Always Be Ready To Demonstrate

The company I work for develops its software without clients. Oh, they have clients who buy their software, but the company won't involve them in the development process, not until the software is ready to be released, when the salespeople will show them the software, ask them for their opinion on the fonts and colors, and try to sell them a 25-pack. (We never actually change the fonts and colors.)

Instead, the company will assemble a small committee of employees whose jobs are related to the product in some way, and the committee will act as a mock client, representing the interests of all of the comany's real, paying clients. That's how it works in Saskatchewan software magic land, anyway. In reality, the people on the committee represent their own interests and try to maintain the status quo. Or they just don't care. The salespeople are busy trying to make their numbers, the support people are busy supporting clients, the production people are busy producing, the executives are busy executing.

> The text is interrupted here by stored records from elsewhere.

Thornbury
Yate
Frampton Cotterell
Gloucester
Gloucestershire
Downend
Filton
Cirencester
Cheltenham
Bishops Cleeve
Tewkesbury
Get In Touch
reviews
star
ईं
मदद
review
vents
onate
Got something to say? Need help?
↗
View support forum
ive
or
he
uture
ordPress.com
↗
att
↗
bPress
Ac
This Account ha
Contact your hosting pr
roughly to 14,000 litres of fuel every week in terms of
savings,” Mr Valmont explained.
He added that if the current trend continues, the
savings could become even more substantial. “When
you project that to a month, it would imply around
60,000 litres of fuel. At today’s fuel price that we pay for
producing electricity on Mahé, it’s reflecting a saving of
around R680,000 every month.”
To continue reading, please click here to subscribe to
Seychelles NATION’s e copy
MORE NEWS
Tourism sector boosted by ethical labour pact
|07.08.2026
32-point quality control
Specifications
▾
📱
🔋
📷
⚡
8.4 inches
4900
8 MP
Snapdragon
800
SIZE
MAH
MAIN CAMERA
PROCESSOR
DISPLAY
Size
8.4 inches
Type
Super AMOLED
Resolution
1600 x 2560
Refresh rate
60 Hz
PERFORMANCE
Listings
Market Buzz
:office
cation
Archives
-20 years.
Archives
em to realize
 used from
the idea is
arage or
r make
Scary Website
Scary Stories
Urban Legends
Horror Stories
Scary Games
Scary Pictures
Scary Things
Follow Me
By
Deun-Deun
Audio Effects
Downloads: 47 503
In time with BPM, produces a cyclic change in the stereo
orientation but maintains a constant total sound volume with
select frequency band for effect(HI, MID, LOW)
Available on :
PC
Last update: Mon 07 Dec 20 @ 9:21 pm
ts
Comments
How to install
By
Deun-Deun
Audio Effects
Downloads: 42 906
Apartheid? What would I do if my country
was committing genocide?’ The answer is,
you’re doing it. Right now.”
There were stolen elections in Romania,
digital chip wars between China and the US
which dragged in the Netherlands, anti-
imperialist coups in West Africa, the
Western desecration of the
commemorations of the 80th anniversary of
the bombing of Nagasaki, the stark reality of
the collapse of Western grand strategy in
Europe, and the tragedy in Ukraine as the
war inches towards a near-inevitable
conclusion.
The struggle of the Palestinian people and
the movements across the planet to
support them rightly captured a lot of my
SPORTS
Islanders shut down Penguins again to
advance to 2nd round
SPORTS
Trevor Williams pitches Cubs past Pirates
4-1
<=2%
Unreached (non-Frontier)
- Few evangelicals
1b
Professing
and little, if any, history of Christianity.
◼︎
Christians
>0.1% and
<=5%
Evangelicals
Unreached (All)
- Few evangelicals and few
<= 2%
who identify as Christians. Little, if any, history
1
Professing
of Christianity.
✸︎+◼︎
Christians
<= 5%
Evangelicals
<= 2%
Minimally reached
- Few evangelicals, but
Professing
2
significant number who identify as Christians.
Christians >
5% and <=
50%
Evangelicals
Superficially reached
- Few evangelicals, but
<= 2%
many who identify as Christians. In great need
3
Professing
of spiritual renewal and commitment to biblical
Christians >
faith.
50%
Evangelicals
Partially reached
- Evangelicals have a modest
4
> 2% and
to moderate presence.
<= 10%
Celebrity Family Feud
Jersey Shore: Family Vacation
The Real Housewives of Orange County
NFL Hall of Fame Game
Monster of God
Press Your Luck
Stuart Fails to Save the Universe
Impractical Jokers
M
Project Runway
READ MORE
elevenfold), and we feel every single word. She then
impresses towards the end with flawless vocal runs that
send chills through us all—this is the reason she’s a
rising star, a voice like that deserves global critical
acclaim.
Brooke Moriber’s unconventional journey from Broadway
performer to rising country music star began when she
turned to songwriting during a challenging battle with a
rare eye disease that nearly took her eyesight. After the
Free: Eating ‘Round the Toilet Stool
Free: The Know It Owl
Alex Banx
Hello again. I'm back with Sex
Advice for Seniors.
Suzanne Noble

Nobody wants to change anything if it means having to change. Nobody wants more work.

Where this approach is hurting us the most is in the user interface and the feature set. We all know our products are terrible. Hell, you could do a song and dance number on how terrible they are outside the executive offices without anyone taking offence. Yet when it's time to release a new version, the people on the committee will veto anything not status quo. We recently contracted a user interface designer to redesign the interface to one of our mid-90s-browser-chic products. He came back with a great design, and for a while it looked like we'd finally have a product we'd be proud to claim as our own, but then the committee vetoed it, and replaced it with a 9-nested-HTML-frame monstrosity they designed themselves based on our existing interface. The interface is so ugly it would make the blind cry, if it weren't impossibly inaccessible to screen readers.

Anyway, rather than resign myself to developing my product for the committee, I decided to develop the product for the entire company. I want to involve as many people and as many roles as possible. I want everyone to see, use, test, and, most importantly, get excited about the software as it's being developed. The more people are interested in the software, the more leverage I'll have to force the committee to make the right decisions.

I'm following the AlwaysBeReadyToDemonstrate principle:

  • DailyBuild. The latest version of the product is built and deployed on a preview server every day. The build and deployment process is completely automated.
  • AlwaysBeReadyToShip. The latest version of the product always does something useful and is always in a releaseable state.
  • It has to be easy for anyone in the company to use the latest version of the product. There's a single preview server and a very short preview URL. Preview logins and accounts are created automatically and associated with your Windows identity when you arrive at the preview URL (no usernames or passwords to remember). Preview databases are rebuilt nightly with realistic sample data. I should always be able to say "Hey, open a new browser window, I've got something to show you." and then actually show them what I've been working on.
  • New features have to strike a balance between sizzle and steak. When I talk to a coworker I haven't talked to for a few days, I should always have a lot of little "that's nice" features and at least one "WOW!" feature to show them. I can't work on the framework for weeks or even days without something cool to show for it.

So far the principle has worked very well. I've been releasing a new version every day, showing it off, soliciting feedback, and generally getting people excited about it. It hasn't taken up too much of my time. The executive and the committee haven't tried to crush me (possibly because they know I'm leaving in a month and a half and I might just ignore them). If it continues to work out, I hope to expand outside the company and get real clients involved.

Have any of you done anything like this? Or heard of anyone doing anything like this? Or have any thoughts or suggestions on the principle?